Per vedere un ateneo italiano bisogna scorrere la lista fino al 187esimo posto, dove “svetta” il Politecnico di Milano, seguito dall’Università di Bologna (204) e dall’Università degli Studi di Roma - La Sapienza (213). Via via qualche altro oltre la trecentesima posizione in poi.
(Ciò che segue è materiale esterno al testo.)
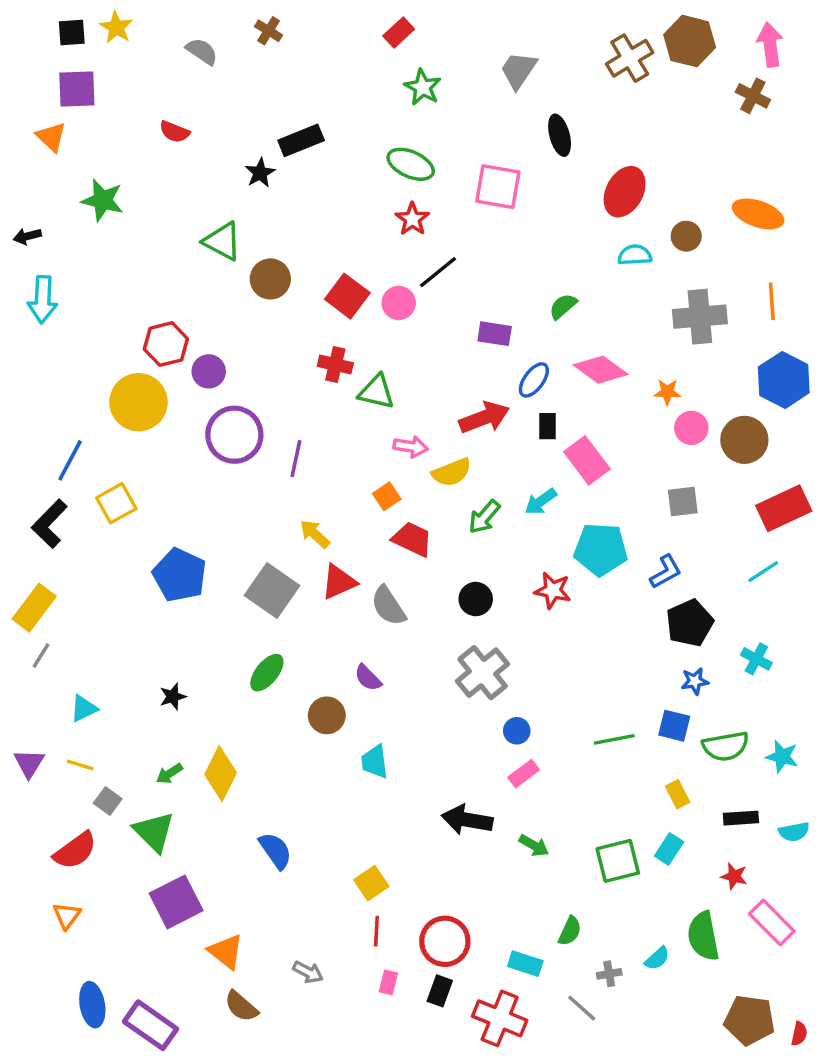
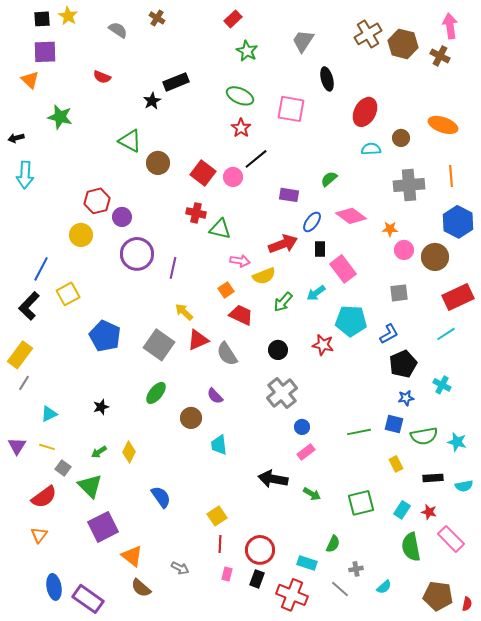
brown hexagon: (690, 41) -> (403, 44), moved
yellow circle: (139, 402) -> (81, 235), size x0.7
yellow diamond: (221, 774) -> (129, 452), size x0.7
cyan rectangle: (669, 849) -> (402, 510), moved
cyan semicircle: (657, 958) -> (384, 587), moved

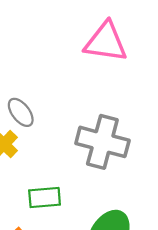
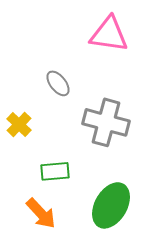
gray ellipse: (21, 112) -> (58, 83), moved

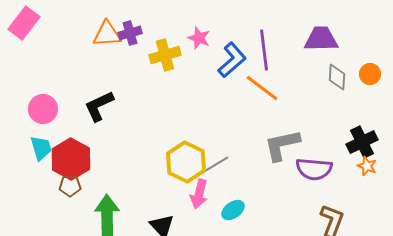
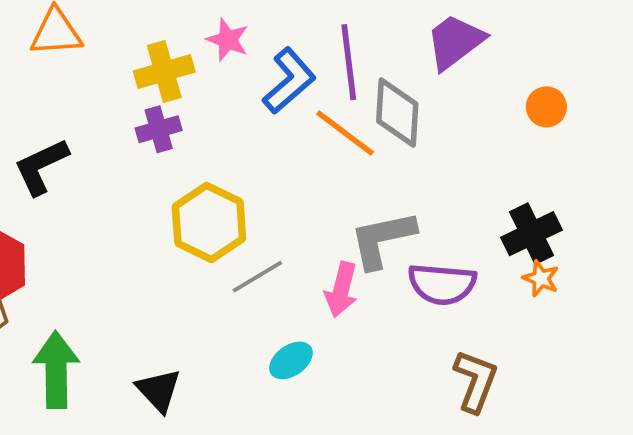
purple cross: (130, 33) -> (159, 129), moved
purple trapezoid: (321, 39) -> (455, 42), turned -36
gray diamond: (337, 77) -> (397, 112), moved, size x1.4
yellow hexagon: (186, 162) -> (209, 222), moved
pink arrow: (199, 194) -> (341, 290), moved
Non proprio un colpo d’occhio di cui andar fieri, che dovrebbe tuttavia caratterizzare l’ingresso di ogni Facoltà con un poster in formato gigante a mo' di pungolo e di monito, in vista della stagione imminente di scioperi occupazioni e quant’altro connota il consueto appuntamento con il cosiddetto autunno caldo degli studenti, secondo le logiche sterili, ammuffite e tardo sessantottine, fra "diritto allo studio", "no alle "privatizzazioni" e la recente chicca della “ripubblicizzazione dei saperi”. Il tutto secondo un modello d’approccio che resta agli antipodi rispetto a quello che permette di scalare le classifiche e che viene puntualmente criminalizzato, non fosse altro perché si richiama agli odiati (da una certa "intellighenzia" che va per la maggiore nei movimenti studenteschi) Yankee.
Per la cronaca e a proposito, il Massachusetts Institute of Technology (Mit) è per la quarta volta consecutiva la migliore Università al mondo. Al secondo posto si piazza Harvard University, mentre Cambridge University e Stanford sono a pari merito al terzo. (A.M.)